[Transcribed page contents]
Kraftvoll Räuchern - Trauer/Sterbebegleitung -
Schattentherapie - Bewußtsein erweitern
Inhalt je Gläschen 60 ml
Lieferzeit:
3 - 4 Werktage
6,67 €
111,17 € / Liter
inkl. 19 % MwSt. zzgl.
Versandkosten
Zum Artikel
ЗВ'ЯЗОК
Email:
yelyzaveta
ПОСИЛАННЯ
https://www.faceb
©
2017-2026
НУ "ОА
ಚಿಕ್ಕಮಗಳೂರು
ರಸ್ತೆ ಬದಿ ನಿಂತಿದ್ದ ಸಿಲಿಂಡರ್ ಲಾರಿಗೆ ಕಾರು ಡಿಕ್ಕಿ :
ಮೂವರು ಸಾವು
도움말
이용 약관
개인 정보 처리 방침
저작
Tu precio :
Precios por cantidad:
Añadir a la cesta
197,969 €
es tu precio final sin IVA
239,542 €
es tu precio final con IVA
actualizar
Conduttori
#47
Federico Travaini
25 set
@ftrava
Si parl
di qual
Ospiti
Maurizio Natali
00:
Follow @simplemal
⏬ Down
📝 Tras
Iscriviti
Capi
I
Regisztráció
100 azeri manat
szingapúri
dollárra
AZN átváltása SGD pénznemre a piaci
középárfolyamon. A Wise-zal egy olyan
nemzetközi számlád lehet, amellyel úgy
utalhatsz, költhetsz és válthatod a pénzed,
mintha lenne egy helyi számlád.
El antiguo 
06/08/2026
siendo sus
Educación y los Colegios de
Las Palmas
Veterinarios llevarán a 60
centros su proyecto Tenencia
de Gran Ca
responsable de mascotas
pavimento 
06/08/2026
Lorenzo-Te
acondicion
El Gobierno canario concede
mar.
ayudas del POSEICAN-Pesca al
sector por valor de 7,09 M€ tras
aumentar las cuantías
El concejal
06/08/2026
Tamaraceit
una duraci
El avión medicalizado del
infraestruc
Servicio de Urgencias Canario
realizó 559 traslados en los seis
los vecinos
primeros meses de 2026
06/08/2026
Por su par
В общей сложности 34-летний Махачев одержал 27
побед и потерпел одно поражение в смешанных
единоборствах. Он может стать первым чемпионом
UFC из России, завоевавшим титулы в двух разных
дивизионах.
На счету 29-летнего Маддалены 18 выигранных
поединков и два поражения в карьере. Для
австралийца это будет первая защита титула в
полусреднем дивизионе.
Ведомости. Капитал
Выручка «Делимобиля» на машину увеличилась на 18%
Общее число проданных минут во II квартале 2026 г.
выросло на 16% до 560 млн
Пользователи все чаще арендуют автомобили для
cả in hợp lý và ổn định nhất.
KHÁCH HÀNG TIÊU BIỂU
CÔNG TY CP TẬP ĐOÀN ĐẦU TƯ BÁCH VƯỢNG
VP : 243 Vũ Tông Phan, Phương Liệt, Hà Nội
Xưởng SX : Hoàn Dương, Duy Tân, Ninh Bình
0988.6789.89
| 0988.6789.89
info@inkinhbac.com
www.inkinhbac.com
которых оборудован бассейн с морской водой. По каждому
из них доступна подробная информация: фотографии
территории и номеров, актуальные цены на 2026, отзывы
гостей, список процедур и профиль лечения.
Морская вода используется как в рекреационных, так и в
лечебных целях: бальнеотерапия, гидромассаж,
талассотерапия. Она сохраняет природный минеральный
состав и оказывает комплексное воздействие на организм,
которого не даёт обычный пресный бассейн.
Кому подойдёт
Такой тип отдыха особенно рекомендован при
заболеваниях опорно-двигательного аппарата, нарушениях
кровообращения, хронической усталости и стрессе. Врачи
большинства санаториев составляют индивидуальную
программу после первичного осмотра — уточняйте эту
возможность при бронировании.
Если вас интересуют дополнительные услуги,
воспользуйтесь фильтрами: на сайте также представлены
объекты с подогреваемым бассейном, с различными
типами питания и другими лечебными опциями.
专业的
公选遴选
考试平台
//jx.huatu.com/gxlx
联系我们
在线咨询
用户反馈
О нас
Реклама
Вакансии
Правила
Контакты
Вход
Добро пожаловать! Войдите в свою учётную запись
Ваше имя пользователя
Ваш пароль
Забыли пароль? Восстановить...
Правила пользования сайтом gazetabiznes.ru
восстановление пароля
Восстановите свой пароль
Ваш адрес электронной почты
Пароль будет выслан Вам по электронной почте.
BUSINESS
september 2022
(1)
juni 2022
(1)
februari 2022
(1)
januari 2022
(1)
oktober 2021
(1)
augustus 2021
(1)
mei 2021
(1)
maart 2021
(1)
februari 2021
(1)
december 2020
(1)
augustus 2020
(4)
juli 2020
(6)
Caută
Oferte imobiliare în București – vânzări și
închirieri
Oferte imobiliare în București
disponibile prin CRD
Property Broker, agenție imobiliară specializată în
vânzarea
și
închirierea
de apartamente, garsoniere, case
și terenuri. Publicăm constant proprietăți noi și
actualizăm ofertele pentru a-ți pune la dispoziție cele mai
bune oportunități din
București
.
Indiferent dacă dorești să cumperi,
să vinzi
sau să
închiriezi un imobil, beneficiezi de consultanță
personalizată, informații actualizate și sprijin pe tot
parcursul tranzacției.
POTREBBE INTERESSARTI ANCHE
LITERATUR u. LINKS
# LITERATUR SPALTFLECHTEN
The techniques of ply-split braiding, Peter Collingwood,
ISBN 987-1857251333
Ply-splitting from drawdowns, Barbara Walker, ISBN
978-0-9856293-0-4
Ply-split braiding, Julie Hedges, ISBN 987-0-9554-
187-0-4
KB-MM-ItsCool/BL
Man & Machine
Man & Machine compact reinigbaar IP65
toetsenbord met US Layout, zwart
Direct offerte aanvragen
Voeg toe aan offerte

What is being asked -
Having read the records above, print them out again exactly.

Response to this task -
Kraftvoll Räuchern - Trauer/Sterbebegleitung -
Schattentherapie - Bewußtsein erweitern
Inhalt je Gläschen 60 ml
Lieferzeit:
3 - 4 Werktage
6,67 €
111,17 € / Liter
inkl. 19 % MwSt. zzgl.
Versandkosten
Zum Artikel
ЗВ'ЯЗОК
Email:
yelyzaveta
ПОСИЛАННЯ
https://www.faceb
©
2017-2026
НУ "ОА
ಚಿಕ್ಕಮಗಳೂರು
ರಸ್ತೆ ಬದಿ ನಿಂತಿದ್ದ ಸಿಲಿಂಡರ್ ಲಾರಿಗೆ ಕಾರು ಡಿಕ್ಕಿ :
ಮೂವರು ಸಾವು
도움말
이용 약관
개인 정보 처리 방침
저작
Tu precio :
Precios por cantidad:
Añadir a la cesta
197,969 €
es tu precio final sin IVA
239,542 €
es tu precio final con IVA
actualizar
Conduttori
#47
Federico Travaini
25 set
@ftrava
Si parl
di qual
Ospiti
Maurizio Natali
00:
Follow @simplemal
⏬ Down
📝 Tras
Iscriviti
Capi
I
Regisztráció
100 azeri manat
szingapúri
dollárra
AZN átváltása SGD pénznemre a piaci
középárfolyamon. A Wise-zal egy olyan
nemzetközi számlád lehet, amellyel úgy
utalhatsz, költhetsz és válthatod a pénzed,
mintha lenne egy helyi számlád.
El antiguo 
06/08/2026
siendo sus
Educación y los Colegios de
Las Palmas
Veterinarios llevarán a 60
centros su proyecto Tenencia
de Gran Ca
responsable de mascotas
pavimento 
06/08/2026
Lorenzo-Te
acondicion
El Gobierno canario concede
mar.
ayudas del POSEICAN-Pesca al
sector por valor de 7,09 M€ tras
aumentar las cuantías
El concejal
06/08/2026
Tamaraceit
una duraci
El avión medicalizado del
infraestruc
Servicio de Urgencias Canario
realizó 559 traslados en los seis
los vecinos
primeros meses de 2026
06/08/2026
Por su par
В общей сложности 34-летний Махачев одержал 27
побед и потерпел одно поражение в смешанных
единоборствах. Он может стать первым чемпионом
UFC из России, завоевавшим титулы в двух разных
дивизионах.
На счету 29-летнего Маддалены 18 выигранных
поединков и два поражения в карьере. Для
австралийца это будет первая защита титула в
полусреднем дивизионе.
Ведомости. Капитал
Выручка «Делимобиля» на машину увеличилась на 18%
Общее число проданных минут во II квартале 2026 г.
выросло на 16% до 560 млн
Пользователи все чаще арендуют автомобили для
cả in hợp lý và ổn định nhất.
KHÁCH HÀNG TIÊU BIỂU
CÔNG TY CP TẬP ĐOÀN ĐẦU TƯ BÁCH VƯỢNG
VP : 243 Vũ Tông Phan, Phương Liệt, Hà Nội
Xưởng SX : Hoàn Dương, Duy Tân, Ninh Bình
0988.6789.89
| 0988.6789.89
info@inkinhbac.com
www.inkinhbac.com
которых оборудован бассейн с морской водой. По каждому
из них доступна подробная информация: фотографии
территории и номеров, актуальные цены на 2026, отзывы
гостей, список процедур и профиль лечения.
Морская вода используется как в рекреационных, так и в
лечебных целях: бальнеотерапия, гидромассаж,
талассотерапия. Она сохраняет природный минеральный
состав и оказывает комплексное воздействие на организм,
которого не даёт обычный пресный бассейн.
Кому подойдёт
Такой тип отдыха особенно рекомендован при
заболеваниях опорно-двигательного аппарата, нарушениях
кровообращения, хронической усталости и стрессе. Врачи
большинства санаториев составляют индивидуальную
программу после первичного осмотра — уточняйте эту
возможность при бронировании.
Если вас интересуют дополнительные услуги,
воспользуйтесь фильтрами: на сайте также представлены
объекты с подогреваемым бассейном, с различными
типами питания и другими лечебными опциями.
专业的
公选遴选
考试平台
//jx.huatu.com/gxlx
联系我们
在线咨询
用户反馈
О нас
Реклама
Вакансии
Правила
Контакты
Вход
Добро пожаловать! Войдите в свою учётную запись
Ваше имя пользователя
Ваш пароль
Забыли пароль? Восстановить...
Правила пользования сайтом gazetabiznes.ru
восстановление пароля
Восстановите свой пароль
Ваш адрес электронной почты
Пароль будет выслан Вам по электронной почте.
BUSINESS
september 2022
(1)
juni 2022
(1)
februari 2022
(1)
januari 2022
(1)
oktober 2021
(1)
augustus 2021
(1)
mei 2021
(1)
maart 2021
(1)
februari 2021
(1)
december 2020
(1)
augustus 2020
(4)
juli 2020
(6)
Caută
Oferte imobiliare în București – vânzări și
închirieri
Oferte imobiliare în București
disponibile prin CRD
Property Broker, agenție imobiliară specializată în
vânzarea
și
închirierea
de apartamente, garsoniere, case
și terenuri. Publicăm constant proprietăți noi și
actualizăm ofertele pentru a-ți pune la dispoziție cele mai
bune oportunități din
București
.
Indiferent dacă dorești să cumperi,
să vinzi
sau să
închiriezi un imobil, beneficiezi de consultanță
personalizată, informații actualizate și sprijin pe tot
parcursul tranzacției.
POTREBBE INTERESSARTI ANCHE
LITERATUR u. LINKS
# LITERATUR SPALTFLECHTEN
The techniques of ply-split braiding, Peter Collingwood,
ISBN 987-1857251333
Ply-splitting from drawdowns, Barbara Walker, ISBN
978-0-9856293-0-4
Ply-split braiding, Julie Hedges, ISBN 987-0-9554-
187-0-4
KB-MM-ItsCool/BL
Man & Machine
Man & Machine compact reinigbaar IP65
toetsenbord met US Layout, zwart
Direct offerte aanvragen
Voeg toe aan offerte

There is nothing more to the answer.